This article was taken from the December 21, 1992 issue of Time magazine, page 70.
Included here without permission. Apologies to Time magazine.

He's purple and green and 6 ft. tall, with perfect TV-anchor teeth and bright yellow toenails. He has a doofy chuckle and a bouncy waddle, and when he isn't singing syrupy songs ("I love you/ You love me./ We're a happy family"), he has a habit of exclaiming, "Stuuuupendous!" He gets 10,000 fan letters a week, and his recent tour of America's malls had to be cut short because the frenzied tens of thousands who turned out to catch a glimpse of him created safety hazards.

He's Barney, a pudgy, fuzzy Tyrannosaurus rex who stars on the smash children's public-television show Barney and Friends. Virtually every day, some 2 million youngsters do not so much watch the show as enter into it, talking back to Barney, singing and dancing along with him.

With such a constituency, can the merchandisers be far behind? There are Barney dolls (shhh! It may be a surprise for somebody special, but President-elect Bill Clinton reportedly just bought a 4-ft.-high model from FAO Schwartz) as well as Barney bed sheets, books, earrings, and underwear. JC Penny has opened Barney boutiques, which sell everything from jogging outfits to necklaces. "It's going to be the hottest toy this Christmas, because every two- to five- year old child in America knows who Barney is," says Standard and Poor's toy analyst Paul Valentine. Next year Hasbro intends to market an 18-in.-tall talking Barney. Plans for a network-TV special, a Barney movie, a line of books, and a record deal are all in the works. Watch your flank, Big Bird.

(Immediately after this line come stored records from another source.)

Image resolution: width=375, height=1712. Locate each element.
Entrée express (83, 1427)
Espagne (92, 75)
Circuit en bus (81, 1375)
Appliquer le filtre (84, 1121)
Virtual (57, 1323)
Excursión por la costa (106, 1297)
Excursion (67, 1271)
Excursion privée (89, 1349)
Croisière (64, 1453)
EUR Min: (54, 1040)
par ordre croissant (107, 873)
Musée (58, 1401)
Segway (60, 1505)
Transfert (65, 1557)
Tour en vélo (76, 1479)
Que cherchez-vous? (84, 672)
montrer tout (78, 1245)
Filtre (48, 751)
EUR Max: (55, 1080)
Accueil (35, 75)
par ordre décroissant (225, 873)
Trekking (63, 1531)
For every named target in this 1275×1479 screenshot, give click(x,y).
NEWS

Unlike Big Bird's Sesame Street, Barney and Friends is a simple, slow-paced show, more like an after-school play group than a slick TV production. In each episode, a multicultural cast of children uses imagination to bring Barney, a small stuffed animal, to full-size life (embodied by actor David Joyner inside the purple-and-green suit, with Bob West providing the voice). Together the children and Barney spend 30 nonviolent minutes exploring a theme - ranging from recycling to counting - through song, dance, crafts, and creative play. Says creator Sheryl Leach: "It has a magical simplicity to it that parents don't understand."

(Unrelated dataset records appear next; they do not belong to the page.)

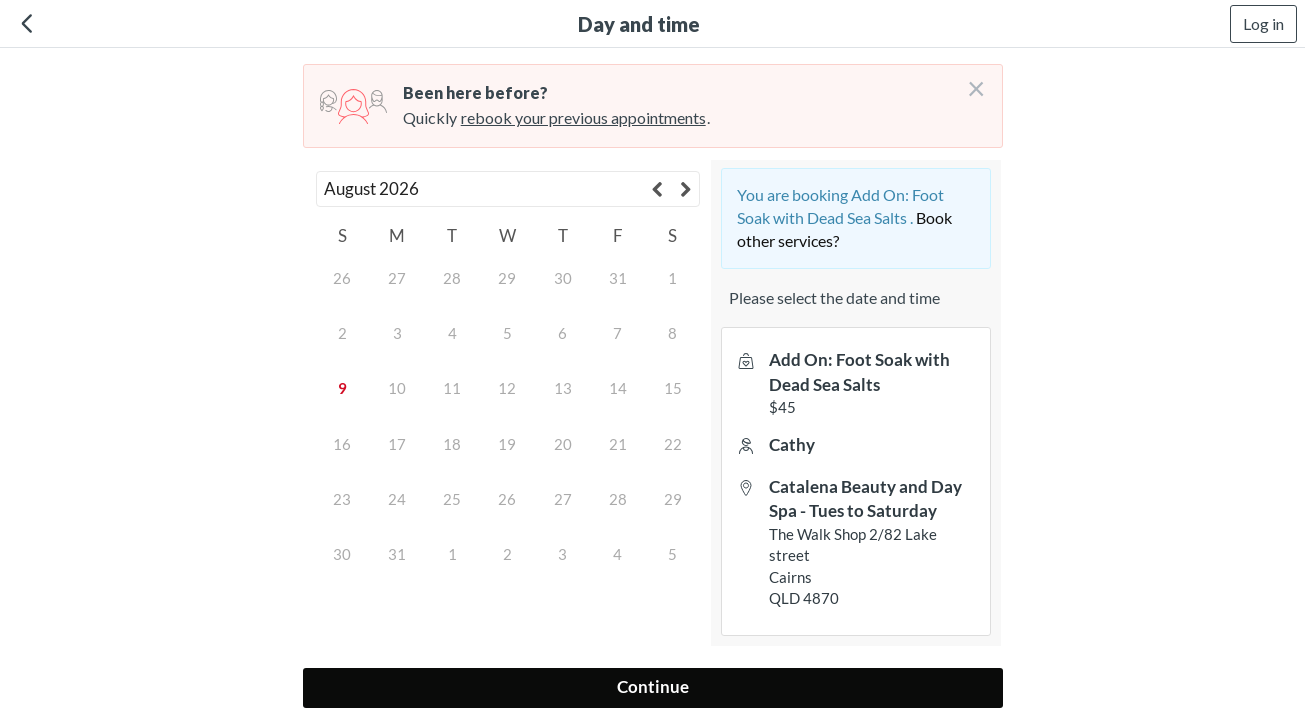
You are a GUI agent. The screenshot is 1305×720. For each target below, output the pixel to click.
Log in (1263, 23)
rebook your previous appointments (583, 117)
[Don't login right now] (970, 81)
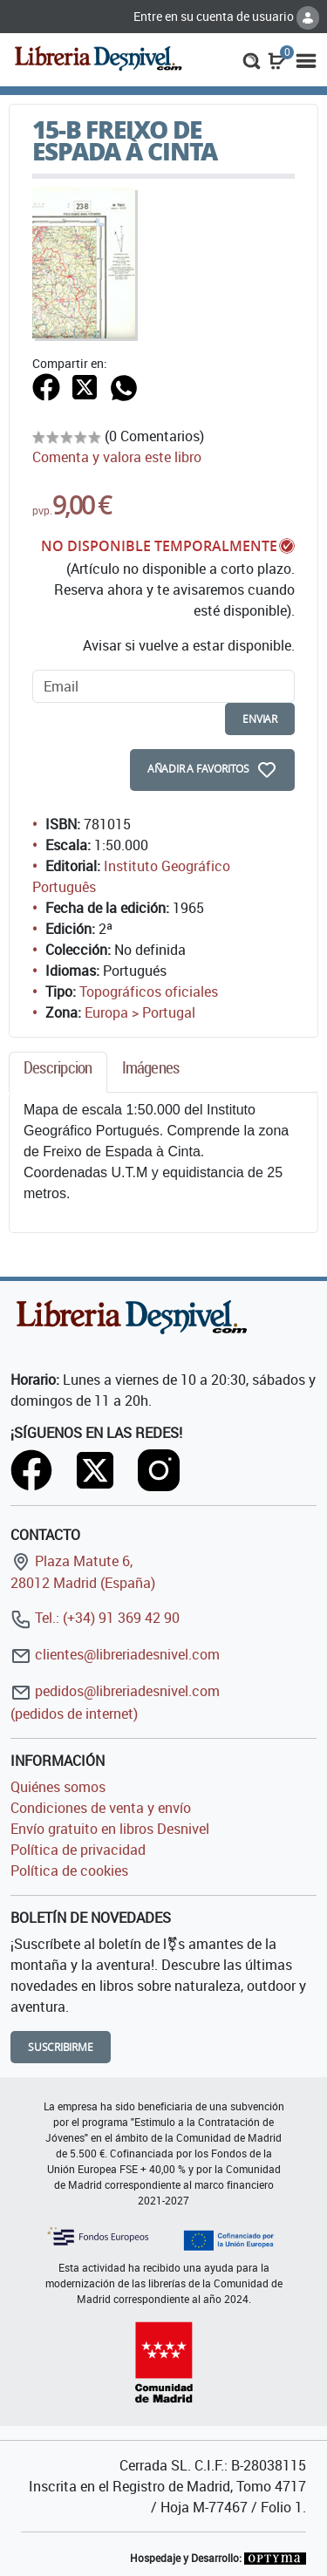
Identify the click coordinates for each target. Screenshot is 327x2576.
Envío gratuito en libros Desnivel (109, 1828)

Many parents, in fact, want to throttle Barney as much as their children want to hug him. "The kids love it," says Leah Horton of Atlanta, a mother of three, "but you don't want to be in the same room when it's on." Cloying and sappy as Barney's manner seems to adults, it, like the rest of the amateurish production, is carefully calculated to keep a two-year-old transfixed. "We kind of have to say, 'Bear with us as we talk to your children,'" explains executive producer Dennis DeShazer, "because it is a mystery to a lot of adults."

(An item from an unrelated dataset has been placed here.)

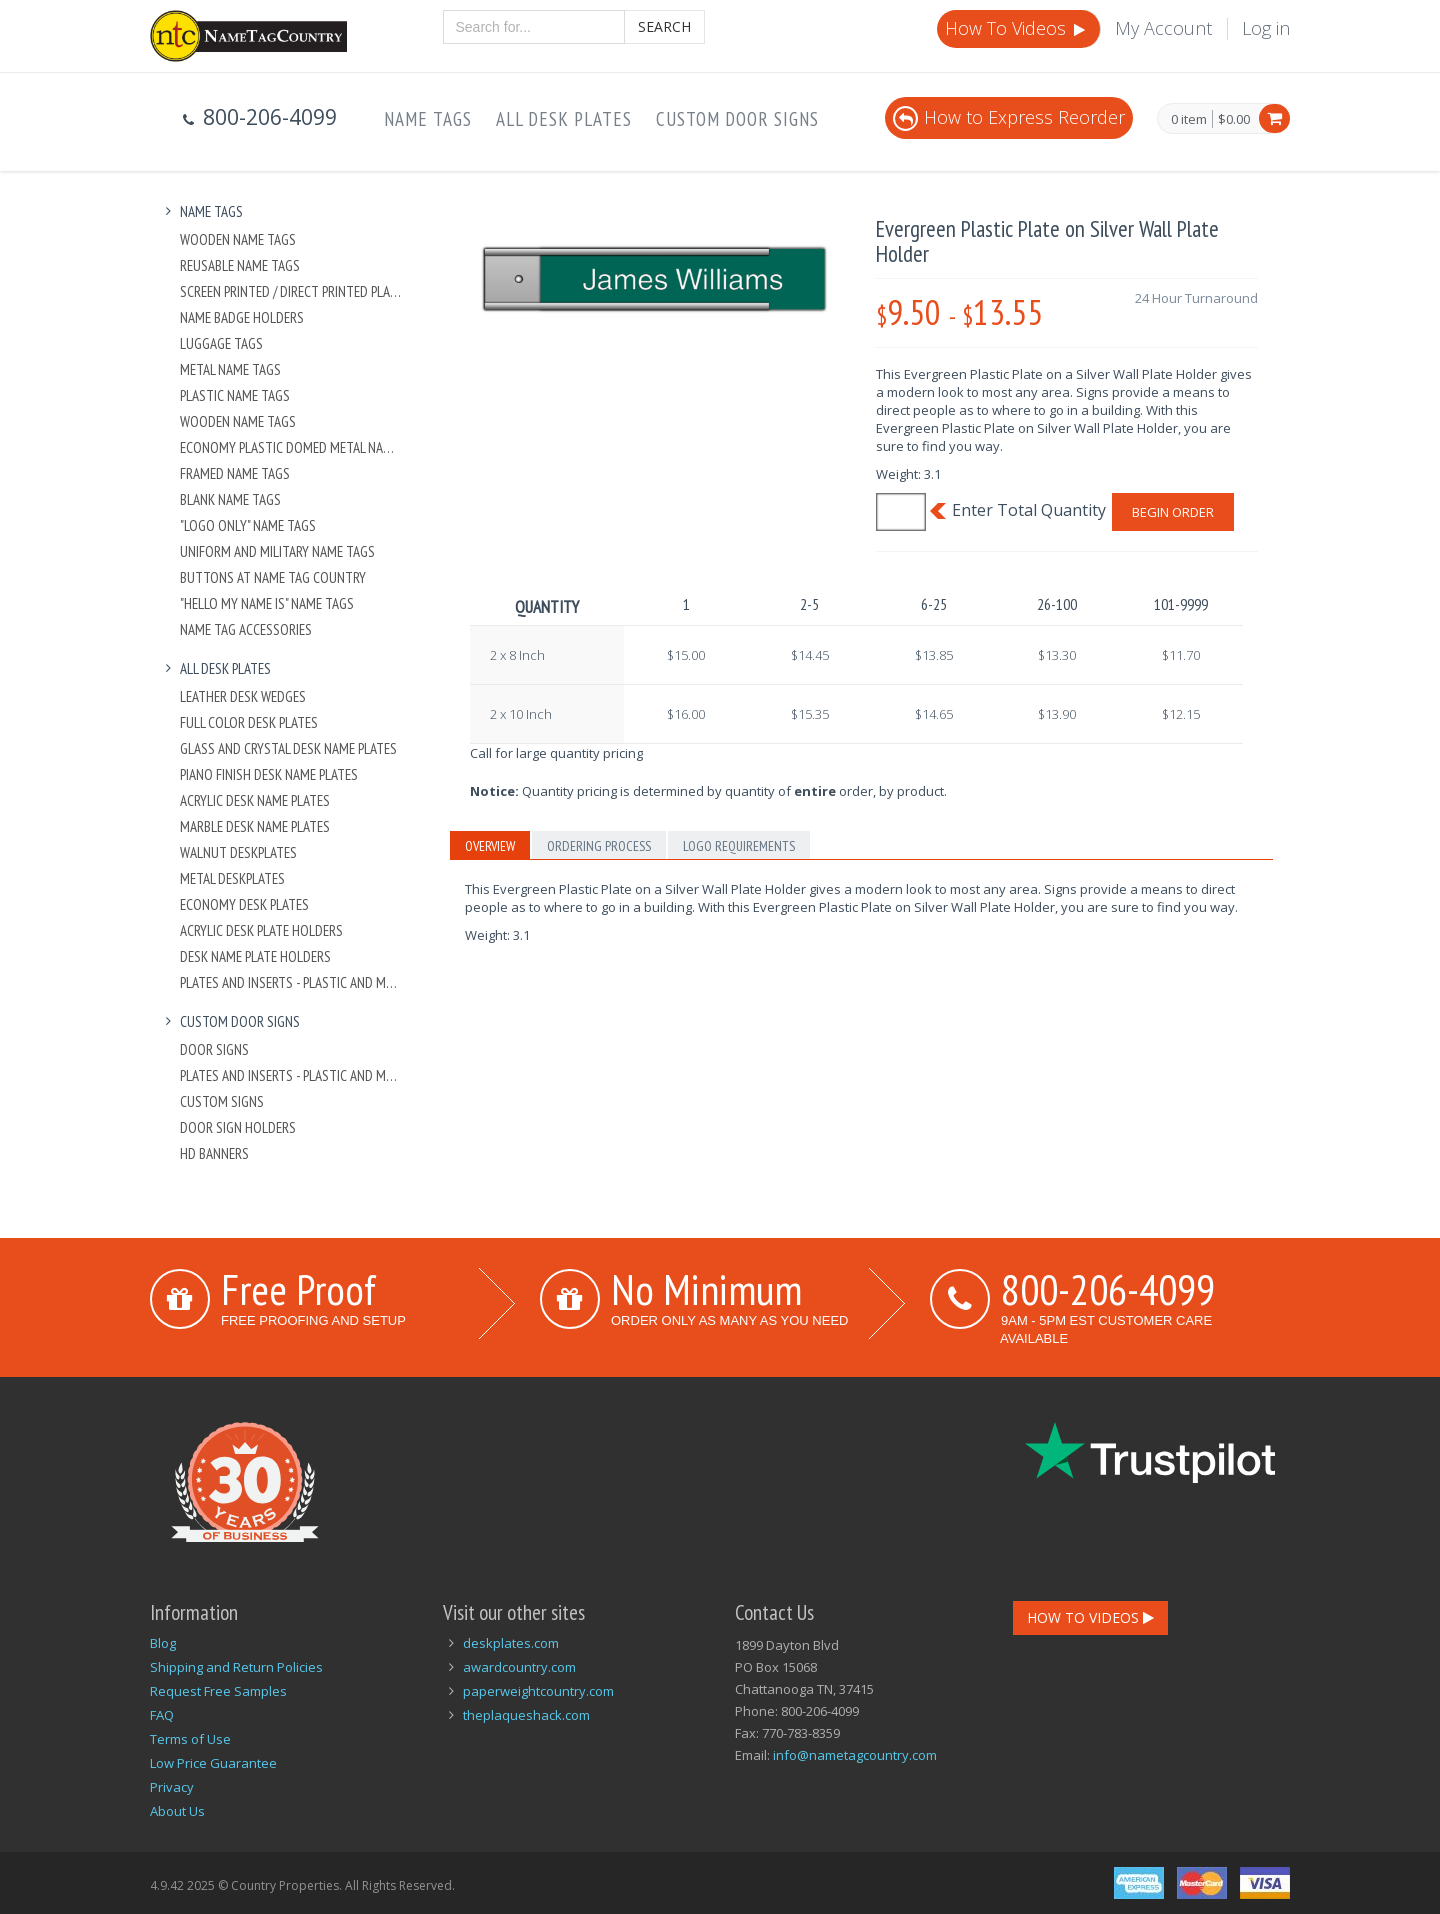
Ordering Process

But there is no mystery about the spell Barney casts on children. One Washington toddler wakes up each morning and greets his parents with an eager, "Hi, watch Barney." A four-year-old girl in Pensacola, Florida, who learned that Barney appears on TV while she is attending preschool, threatened to boycott school until her parents agreed to videotape the show for her. At a Connecticut elementary school, first-graders pay homage to a Barney poster on the door before they walk into the classroom.

Barney was born five years ago when former schoolteacher Leach could not find a video to hold her two-year-old son's attention for more than five minutes. One day, as she drove along a freeway, she got the idea for her own videos. "The thought was, How hard could it be? I could do that," Leach recalls. With her knowledge of kids, and with help from a father-in-law who owned a video-production facility, she joined with a friend, Kathy Parker, to develop Barney. He started out as a cuddly teddy bear but evolved ultimately into a snuggly dinosaur. Leach and Parker hawked to initial videos to preschools and slowly built a national following.

Then one Super Bowl Sunday, Leora Rifkin, 4, daughter of Larry Rifkin, a programming executive with Connecticut Public Television, pulled a Barney tape off the video-store shelf and went home to watch it. And watch it. And watch it. Seeing the magic, her father called Leach's company, the Lyon's Group, and they teamed up to produce 30 PBS episodes, which started airing last April. When PBS considered canceling the show last summer, parental howls saved it. Now 20 new episodes, which will introduce another dinosaur character, are scheduled for next year.

Like many a superstar before him, Barney is learning that fame can be a heavy burden. A legal team is scrambling to quash a rash of Barney imposters. And grandiose plans to market and export the creature may, through overexposure, make him a victim of his own success. Still, not a bad fate, given what happened to the rest of the world's dinosaurs.